** Opening Source information block **

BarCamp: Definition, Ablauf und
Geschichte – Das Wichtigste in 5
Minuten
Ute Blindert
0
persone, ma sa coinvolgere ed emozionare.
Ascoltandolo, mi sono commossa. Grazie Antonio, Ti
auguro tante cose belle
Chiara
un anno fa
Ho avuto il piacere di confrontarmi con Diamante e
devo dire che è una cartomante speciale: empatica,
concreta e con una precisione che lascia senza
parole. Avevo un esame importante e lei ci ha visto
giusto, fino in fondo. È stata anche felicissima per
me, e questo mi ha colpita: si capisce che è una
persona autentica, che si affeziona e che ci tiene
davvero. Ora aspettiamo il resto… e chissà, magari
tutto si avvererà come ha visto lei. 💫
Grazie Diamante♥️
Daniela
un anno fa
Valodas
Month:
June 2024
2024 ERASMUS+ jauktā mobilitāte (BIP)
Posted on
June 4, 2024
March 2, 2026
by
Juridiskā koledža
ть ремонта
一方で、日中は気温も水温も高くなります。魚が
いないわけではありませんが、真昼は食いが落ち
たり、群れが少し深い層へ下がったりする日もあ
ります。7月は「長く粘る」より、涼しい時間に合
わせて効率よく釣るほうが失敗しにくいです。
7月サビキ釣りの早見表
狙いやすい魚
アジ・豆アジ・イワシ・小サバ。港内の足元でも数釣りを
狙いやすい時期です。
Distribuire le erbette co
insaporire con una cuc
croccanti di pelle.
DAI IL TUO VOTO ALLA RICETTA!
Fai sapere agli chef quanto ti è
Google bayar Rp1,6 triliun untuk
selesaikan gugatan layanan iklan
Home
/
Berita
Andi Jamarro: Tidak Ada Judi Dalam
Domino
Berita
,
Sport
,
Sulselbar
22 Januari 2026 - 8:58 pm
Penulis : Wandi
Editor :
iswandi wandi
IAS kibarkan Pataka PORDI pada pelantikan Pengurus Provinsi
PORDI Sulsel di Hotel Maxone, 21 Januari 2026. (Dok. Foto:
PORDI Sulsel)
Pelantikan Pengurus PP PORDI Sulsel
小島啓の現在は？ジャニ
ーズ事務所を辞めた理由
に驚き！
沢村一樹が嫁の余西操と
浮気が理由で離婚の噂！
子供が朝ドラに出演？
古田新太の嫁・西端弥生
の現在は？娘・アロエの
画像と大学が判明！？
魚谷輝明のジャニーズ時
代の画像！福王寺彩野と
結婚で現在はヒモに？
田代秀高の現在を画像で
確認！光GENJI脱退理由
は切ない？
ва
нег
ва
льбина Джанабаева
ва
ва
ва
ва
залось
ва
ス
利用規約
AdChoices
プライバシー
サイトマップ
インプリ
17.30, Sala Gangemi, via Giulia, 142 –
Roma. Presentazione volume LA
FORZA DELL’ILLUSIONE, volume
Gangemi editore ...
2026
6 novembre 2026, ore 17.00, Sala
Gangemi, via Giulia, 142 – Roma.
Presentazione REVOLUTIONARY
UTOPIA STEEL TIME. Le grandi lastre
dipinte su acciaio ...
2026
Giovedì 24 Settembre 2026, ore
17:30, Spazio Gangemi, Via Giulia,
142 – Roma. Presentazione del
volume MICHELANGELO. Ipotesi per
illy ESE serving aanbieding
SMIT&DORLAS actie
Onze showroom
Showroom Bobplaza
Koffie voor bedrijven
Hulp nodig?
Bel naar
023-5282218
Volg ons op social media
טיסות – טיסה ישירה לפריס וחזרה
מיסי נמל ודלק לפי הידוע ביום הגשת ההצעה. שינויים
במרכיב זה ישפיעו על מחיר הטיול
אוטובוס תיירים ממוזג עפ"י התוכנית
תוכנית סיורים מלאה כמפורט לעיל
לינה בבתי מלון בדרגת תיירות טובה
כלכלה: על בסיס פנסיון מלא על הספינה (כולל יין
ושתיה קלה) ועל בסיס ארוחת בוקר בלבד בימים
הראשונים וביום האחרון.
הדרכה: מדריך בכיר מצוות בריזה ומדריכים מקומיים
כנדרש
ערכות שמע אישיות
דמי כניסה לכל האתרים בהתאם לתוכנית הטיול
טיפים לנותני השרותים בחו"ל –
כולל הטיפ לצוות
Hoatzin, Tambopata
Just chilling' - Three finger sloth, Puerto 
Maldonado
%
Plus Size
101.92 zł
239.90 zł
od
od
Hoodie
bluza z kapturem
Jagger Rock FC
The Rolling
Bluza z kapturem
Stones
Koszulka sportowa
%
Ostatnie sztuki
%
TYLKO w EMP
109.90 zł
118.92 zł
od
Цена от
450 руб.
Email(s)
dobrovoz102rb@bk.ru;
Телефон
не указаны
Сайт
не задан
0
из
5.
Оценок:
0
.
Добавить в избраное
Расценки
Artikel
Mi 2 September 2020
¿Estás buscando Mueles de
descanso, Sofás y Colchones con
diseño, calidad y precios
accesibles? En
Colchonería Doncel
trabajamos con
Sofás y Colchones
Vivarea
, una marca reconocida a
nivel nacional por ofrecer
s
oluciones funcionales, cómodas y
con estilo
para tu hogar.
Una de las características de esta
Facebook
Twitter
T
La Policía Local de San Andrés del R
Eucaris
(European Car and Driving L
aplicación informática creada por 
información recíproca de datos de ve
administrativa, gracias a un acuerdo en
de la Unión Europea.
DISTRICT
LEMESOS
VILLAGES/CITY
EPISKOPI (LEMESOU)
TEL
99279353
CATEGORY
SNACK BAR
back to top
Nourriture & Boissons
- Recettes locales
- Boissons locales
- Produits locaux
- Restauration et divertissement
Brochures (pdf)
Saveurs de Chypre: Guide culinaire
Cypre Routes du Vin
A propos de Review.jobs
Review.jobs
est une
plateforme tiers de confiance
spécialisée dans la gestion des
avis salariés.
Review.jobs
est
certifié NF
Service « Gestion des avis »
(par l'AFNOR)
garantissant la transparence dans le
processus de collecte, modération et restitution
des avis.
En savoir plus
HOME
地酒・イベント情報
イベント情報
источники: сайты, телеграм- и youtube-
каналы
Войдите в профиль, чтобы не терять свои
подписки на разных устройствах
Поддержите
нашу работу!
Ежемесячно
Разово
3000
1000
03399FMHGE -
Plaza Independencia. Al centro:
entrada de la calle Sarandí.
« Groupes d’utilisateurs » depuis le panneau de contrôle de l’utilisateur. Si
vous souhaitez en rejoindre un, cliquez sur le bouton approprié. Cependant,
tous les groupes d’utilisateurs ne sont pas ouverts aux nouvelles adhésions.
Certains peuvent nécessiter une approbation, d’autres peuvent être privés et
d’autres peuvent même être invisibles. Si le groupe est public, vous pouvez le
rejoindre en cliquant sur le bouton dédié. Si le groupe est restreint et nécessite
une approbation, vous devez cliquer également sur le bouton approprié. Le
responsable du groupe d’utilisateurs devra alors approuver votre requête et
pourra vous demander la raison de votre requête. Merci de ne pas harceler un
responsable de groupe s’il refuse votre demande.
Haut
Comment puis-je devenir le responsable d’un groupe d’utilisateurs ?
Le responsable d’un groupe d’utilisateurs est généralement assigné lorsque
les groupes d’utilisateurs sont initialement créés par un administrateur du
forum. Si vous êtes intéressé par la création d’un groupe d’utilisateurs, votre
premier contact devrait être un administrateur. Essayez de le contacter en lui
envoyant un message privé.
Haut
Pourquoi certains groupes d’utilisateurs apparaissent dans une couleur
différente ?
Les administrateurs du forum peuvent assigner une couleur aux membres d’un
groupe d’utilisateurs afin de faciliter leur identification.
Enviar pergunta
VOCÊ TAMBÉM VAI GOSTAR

** Closing Source information block **

Action item
Only the lines above that include the word "Giulia" belong in the answer; copy each one.

Exercise result
17.30, Sala Gangemi, via Giulia, 142 –
Gangemi, via Giulia, 142 – Roma.
17:30, Spazio Gangemi, Via Giulia,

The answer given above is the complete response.